Housing starts are also anticipated to move in the same upward trajectory, Crowe said, with single-family housing production increasing from 434,000 units last year to 503,000 this year and a more solid 660,000 in 2013.

On the multifamily side, starts posted a healthy 55 percent increase in 2011 over 2010.

“A lot of newly formed households have become renters, so we need more rental units,” Crowe said. “We don’t expect to see the same rate of increase moving forward, but we should continue to see a healthy recovery.”

NAHB is anticipating that multifamily starts will rise from 177,000 units last year to 216,000 in 2012 and 235,000 in 2013.

With many households choosing to stay in place and remodel their homes rather than move, residential remodeling is expected to rise 12 percent this year and another 7.9 percent in 2013.

U.S. Economic Outlook
Delving into the economic forces that housing will be contending with in the next two years, Chris Varvares, senior managing director and co-founder of Macroeconomic Advisers, LLC, projected growth in the gross domestic product of 2.6 percent this year and about 3.3 percent in 2013.

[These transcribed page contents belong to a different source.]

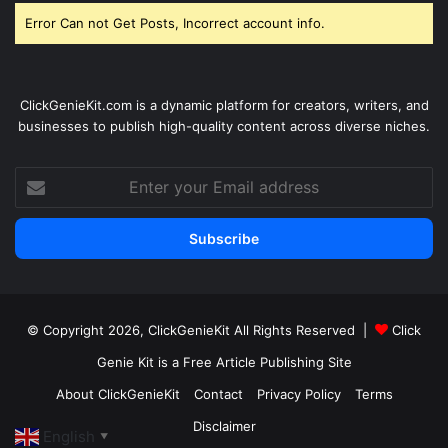
Error Can not Get Posts, Incorrect account info.
ClickGenieKit.com is a dynamic platform for creators, writers, and
businesses to publish high-quality content across diverse niches.
Enter
your
Email
address
© Copyright 2026,
ClickGenieKit
All Rights Reserved |
Click
Genie Kit is a Free Article Publishing Site
About ClickGenieKit
Contact
Privacy Policy
Terms
Disclaimer
English
▼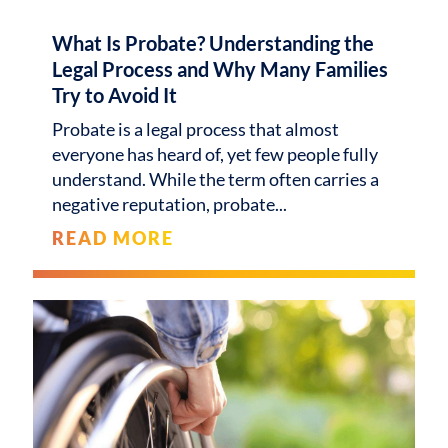
What Is Probate? Understanding the
Legal Process and Why Many Families
Try to Avoid It
Probate is a legal process that almost
everyone has heard of, yet few people fully
understand. While the term often carries a
negative reputation, probate
READ MORE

Citing a number of risks to this outlook, Varvares said the “eurozone is the 800 pound gorilla in the room,” and if Spain or Italy face a financial default, the effects could spill over into the U.S.

Soaring oil prices and the standoff with Iran over its nuclear stance could also unnerve financial and commodity markets.

In the U.S., he said that the payroll tax holiday, emergency unemployment benefits, and the Bush-era tax cuts are all due to expire at the end of the year. So if Congress does not act, he said we could be “hitting a fiscal cliff.”

On the plus side, he said that increasing household formations, rising real incomes, steadily upward payroll growth and a bullish stock market will contribute to the current economic expansion.

Turning to the housing front, Varvares said, “we believe we have hit the trough in home prices” and expects prices to be flat this year and to rise 1.5 percent in 2013.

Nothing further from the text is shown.